What is sourdough bread?
Finely milled grains (flour), mixed with water and salt and inoculated with a cultured leavening agent - sometimes referred to as a "starter". The leavening agent, which is also made from just flour and water, contains a naturally occurring micro-biome of acid producing bacteria (Lactobacillus) and gas producing yeast (Saccharomyces Cerevisiae), which originate mainly from the grain itself. The entire mix is kneaded into a dough, left to ferment for an extended period of time and then cooked until gelatinization of starches.
humans and grains
Did humans domesticate grains or did grains domesticate humans? What came first, the oven or the home? Does all this fascination with an airy crumb really just stem from an ancient act of carelessness? Did somebody really just forget the dough? These questions will likely remain open and continue to ignite our imaginations. What is clear though, is that for the past 10,000 years or so, a microbial grain culture has been bubbling at the foothold of this peculiar thing we call: “human culture” (or, even worse yet: “civilization"). It appears that cereal grains contained such great promise, that at some point in history, it made sense to some nomadic, Neolithic people to stop doing what they’ve been doing for hundreds of thousands of years, and form communities, plant crops, build mills, ovens and permanent housings. The jury is still out on whether, both for humans and/or for planet, this shift in lifestyle was the healthier path, but nonetheless, this was the last big turn for our species, and in many ways, it hinged upon the humble grain.
what went wrong?
To make a long story short, in the past 10,000 years, wheat and bread have been at the crux of our battles with disease and famine, and while our intentions were usually good, we did make some mistakes on our quests for reliable and consistent food sources. Possibly the worst of these came as a result of a seemingly justified effort to help wheat farmers increase their yields, but ultimately turned into a radical makeover of the entire wheat growing and processing industries. To state just the tip of the iceberg: community stone mills transitioned into giant steam powered roller mills, small heterogeneous wheat farms became vast monocultured landscapes with towering grain elevators, and neighborhood bakeries were replaced by regional “bread” factories, producing at record speeds a strangely imperishable wheat product, marketed as a form of “super-bread”. This extreme transformation of the wheat industry, all but eradicated the wholesome hearth loaves of old from the family dinner table.
how do we fix it?
The good news is that we have been fixing it. As both a symbol of the basic human right to nourishment, and a significant source of that nourishment, bread has always played an important role in the struggle against oppressive forces, and as oppression can take on many different forms, so can the struggles against it. In the past 20 years or so, in sync with other slow-food movements, neighborhood bakeries are seeing a return to prominence, organic heritage wheat farms are reemerging in the midwestern planes, and even more recently, an ever-growing interest in sourdough home-baking (which Covid did not ignite but merely accelerated) is sweeping the nation. Today, not only is the sourdough hearth loaf finding its way back to the family dinner table, it is also becoming increasingly accepted that ultra-refined, silky white sponges rolling out on conveyor belts, do not qualify as grain-born sustenance, nor do they contribute to the solution of any food related malfunction in our society.
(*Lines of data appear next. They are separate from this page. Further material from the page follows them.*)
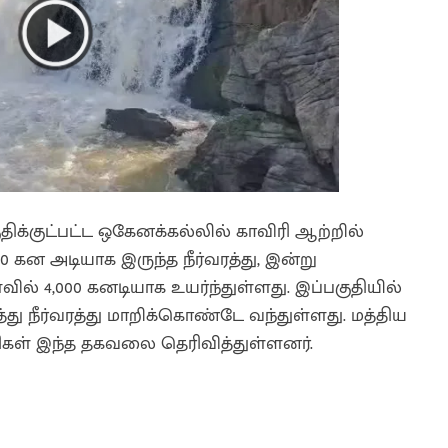
திக்குட்பட்ட ஒகேனக்கல்லில் காவிரி ஆற்றில்
000 கன அடியாக இருந்த நீர்வரத்து, இன்று
் 4,000 கனடியாக உயர்ந்துள்ளது. இப்பகுதியில்
 நீர்வரத்து மாறிக்கொண்டே வந்துள்ளது. மத்திய
கள் இந்த தகவலை தெரிவித்துள்ளனர்.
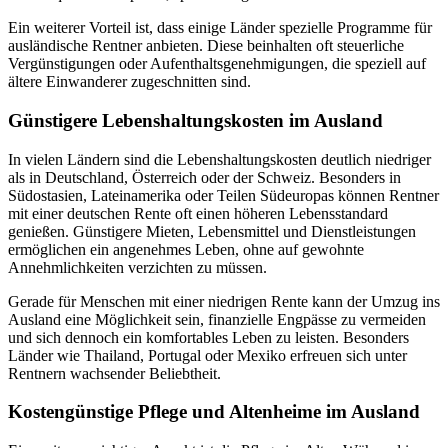
Ein weiterer Vorteil ist, dass einige Länder spezielle Programme für
ausländische Rentner anbieten. Diese beinhalten oft steuerliche
Vergünstigungen oder Aufenthaltsgenehmigungen, die speziell auf
ältere Einwanderer zugeschnitten sind.
Günstigere Lebenshaltungskosten im Ausland
In vielen Ländern sind die Lebenshaltungskosten deutlich niedriger
als in Deutschland, Österreich oder der Schweiz. Besonders in
Südostasien, Lateinamerika oder Teilen Südeuropas können Rentner
mit einer deutschen Rente oft einen höheren Lebensstandard
genießen. Günstigere Mieten, Lebensmittel und Dienstleistungen
ermöglichen ein angenehmes Leben, ohne auf gewohnte
Annehmlichkeiten verzichten zu müssen.
Gerade für Menschen mit einer niedrigen Rente kann der Umzug ins
Ausland eine Möglichkeit sein, finanzielle Engpässe zu vermeiden
und sich dennoch ein komfortables Leben zu leisten. Besonders
Länder wie Thailand, Portugal oder Mexiko erfreuen sich unter
Rentnern wachsender Beliebtheit.
Kostengünstige Pflege und Altenheime im Ausland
so, Once and for all, is sourdough bread really healthier?
It should be noted that on an evolutionary scale, cooked grains are still a relatively recent addition to our diets, and there is no question that some grains - predominantly wheat - have been, in one way or another, taxing on our digestive systems. Over the years, some have argued that those suffering from celiac disease (and other grain allergies) are inevitable casualties of the slow adaptation between humans and grains. Others believe that even if this is true, in recent times there has been an increase in accounts related to wheat sensitivities, which could possibly be due to various changes in the ways we cook and consume grains, as well as the types of grains we grow. There have been some reports that heritage winter wheats, which consist of a softer protein structure, are much easier on the digestive system. A higher percentage of water in the dough has also been shown to contribute to a better breakdown of the proteins which ultimately results in improved digestion.
Another factor that is being even more extensively studied, is the abandonment of a crucial step in the bread making process: prolonged fermentation.
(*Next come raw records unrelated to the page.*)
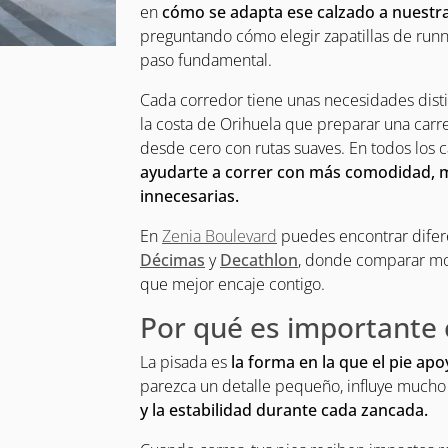
en
cómo se adapta ese calzado a nuestra
preguntando cómo elegir zapatillas de runn
paso fundamental.
Cada corredor tiene unas necesidades disti
la costa de Orihuela que preparar una carr
desde cero con rutas suaves. En todos los 
ayudarte a correr con más comodidad, mej
innecesarias.
En
Zenia Boulevard
puedes encontrar difer
Décimas
y
Decathlon
, donde comparar mod
que mejor encaje contigo.
Por qué es importante 
La pisada es
la forma en la que el pie apo
parezca un detalle pequeño, influye mucho
y la estabilidad durante cada zancada.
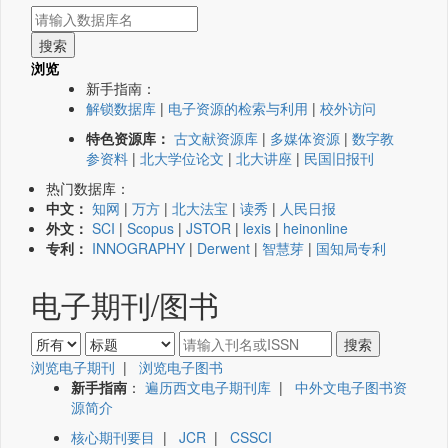
浏览
新手指南：
解锁数据库
|
电子资源的检索与利用
|
校外访问
特色资源库：
古文献资源库
|
多媒体资源
|
数字教
参资料
|
北大学位论文
|
北大讲座
|
民国旧报刊
热门数据库：
中文：
知网
|
万方
|
北大法宝
|
读秀
|
人民日报
外文：
SCI
|
Scopus
|
JSTOR
|
lexis
|
heinonline
专利：
INNOGRAPHY
|
Derwent
|
智慧芽
|
国知局专利
电子期刊/图书
浏览电子期刊
|
浏览电子图书
新手指南
：
遍历西文电子期刊库
|
中外文电子图书资
源简介
核心期刊要目
|
JCR
|
CSSCI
There is some growing evidence suggesting that fermentation - and more specifically, a slow sourdough fermentation with Lactic Acid Bacteria (LAB) - seems to play an important role in our gut’s bio-accessibility to the grain’s nutrients, and thus making grains more digestible and healthier for human consumption. To begin a trip down this fascinating rabbit hole, please enter here: https://www.questforsourdough.com/blog/awareness/digestibility-i .
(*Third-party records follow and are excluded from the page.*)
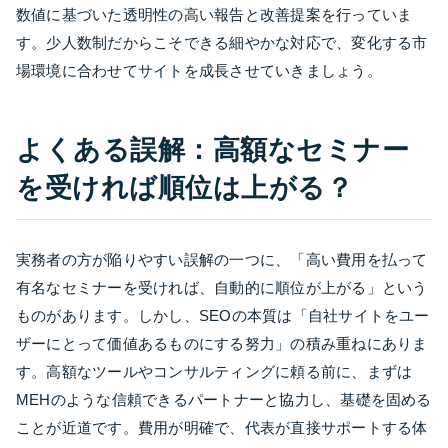
数値に基づいた透明性の高い報告と改善提案を行っていま
す。少人数制だからこそできる細やかな対応で、変化する市
場環境に合わせてサイトを成長させていきましょう。
よくある誤解：高額なセミナー
を受ければ順位は上がる？
実務者の方が陥りやすい誤解の一つに、「高い費用を払って
有名なセミナーを受ければ、自動的に順位が上がる」という
ものがあります。しかし、SEOの本質は「自社サイトをユー
ザーにとって価値あるものにする努力」の積み重ねにありま
す。高額なツールやコンサルティングに頼る前に、まずは
MEHのような信頼できるパートナーと協力し、基礎を固める
ことが近道です。費用が明確で、代表が直接サポートする体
Having said all this, the quick and honest answer is that the health benefits of sourdough bread are still being studied and are by no means conclusive. But, if you must have a bottom line, and at the risk of sounding a little presumptuous, I would say it is this: those of us who are trying to eat better, and provide better food for our communities, seem to uniformly recognize that slower food, made with care, tends to make us feel better, both physically and emotionally.